### Data provided
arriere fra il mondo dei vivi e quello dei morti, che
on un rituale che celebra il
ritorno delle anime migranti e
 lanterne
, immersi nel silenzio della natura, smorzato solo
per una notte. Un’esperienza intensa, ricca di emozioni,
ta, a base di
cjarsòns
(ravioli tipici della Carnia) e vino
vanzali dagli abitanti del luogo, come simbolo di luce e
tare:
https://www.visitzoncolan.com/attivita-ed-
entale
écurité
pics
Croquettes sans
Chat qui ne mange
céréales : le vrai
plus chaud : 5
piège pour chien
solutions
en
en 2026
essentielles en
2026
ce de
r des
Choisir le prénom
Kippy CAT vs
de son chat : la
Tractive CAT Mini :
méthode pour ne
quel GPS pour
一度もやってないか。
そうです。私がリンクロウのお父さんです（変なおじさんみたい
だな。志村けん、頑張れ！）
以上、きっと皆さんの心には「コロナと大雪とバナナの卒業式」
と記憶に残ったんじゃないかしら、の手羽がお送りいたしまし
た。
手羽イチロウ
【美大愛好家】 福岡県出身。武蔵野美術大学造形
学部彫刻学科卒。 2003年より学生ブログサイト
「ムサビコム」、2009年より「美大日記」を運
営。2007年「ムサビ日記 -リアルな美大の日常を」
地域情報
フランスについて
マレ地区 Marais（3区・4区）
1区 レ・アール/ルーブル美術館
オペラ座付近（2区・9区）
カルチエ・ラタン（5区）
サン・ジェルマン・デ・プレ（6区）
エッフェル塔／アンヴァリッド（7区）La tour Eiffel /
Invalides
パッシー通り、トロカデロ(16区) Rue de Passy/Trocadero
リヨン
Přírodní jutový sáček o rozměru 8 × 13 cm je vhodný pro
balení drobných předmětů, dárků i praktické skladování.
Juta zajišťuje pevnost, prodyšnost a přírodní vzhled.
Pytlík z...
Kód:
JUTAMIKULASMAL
######
### Data provided
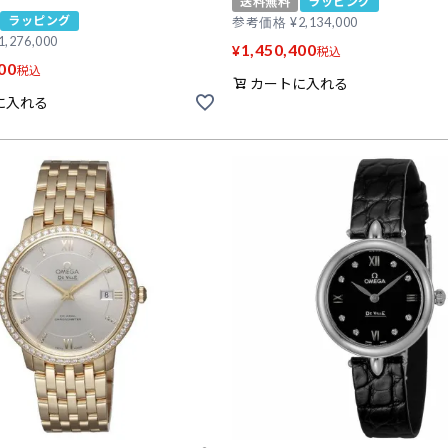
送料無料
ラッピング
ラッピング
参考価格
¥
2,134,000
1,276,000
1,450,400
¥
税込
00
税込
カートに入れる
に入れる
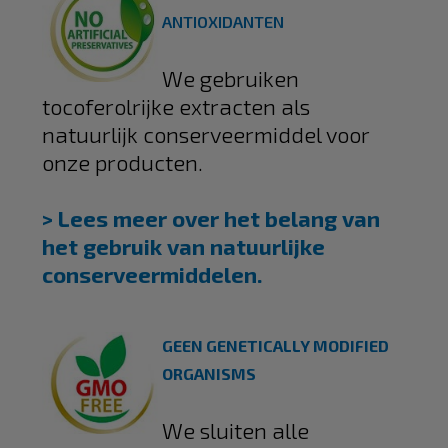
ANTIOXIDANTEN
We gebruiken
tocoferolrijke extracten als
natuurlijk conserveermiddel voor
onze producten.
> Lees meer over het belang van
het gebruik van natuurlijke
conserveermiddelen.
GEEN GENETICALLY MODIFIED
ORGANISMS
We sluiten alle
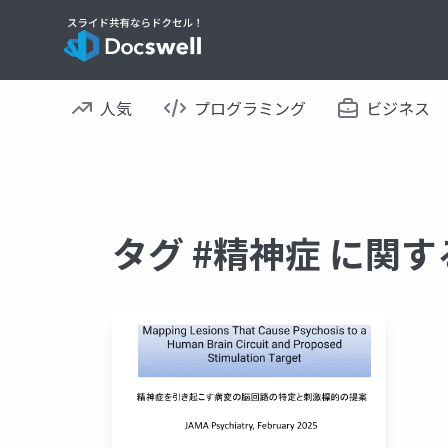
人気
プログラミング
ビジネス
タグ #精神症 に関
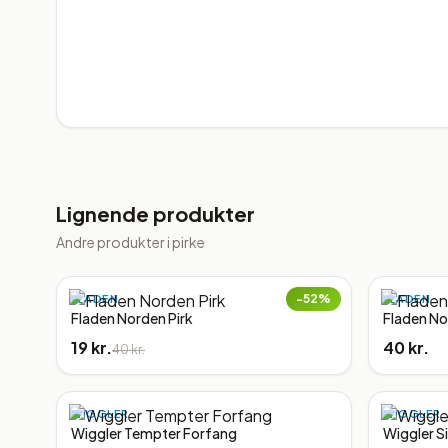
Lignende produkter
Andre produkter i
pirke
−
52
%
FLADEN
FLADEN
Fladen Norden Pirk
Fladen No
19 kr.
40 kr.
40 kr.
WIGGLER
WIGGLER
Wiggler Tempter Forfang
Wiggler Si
######
*Exercise*. Every line in the entries above that mentions the word "produkter" must be shown.

*The answer*.
Lignende produkter
Andre produkter i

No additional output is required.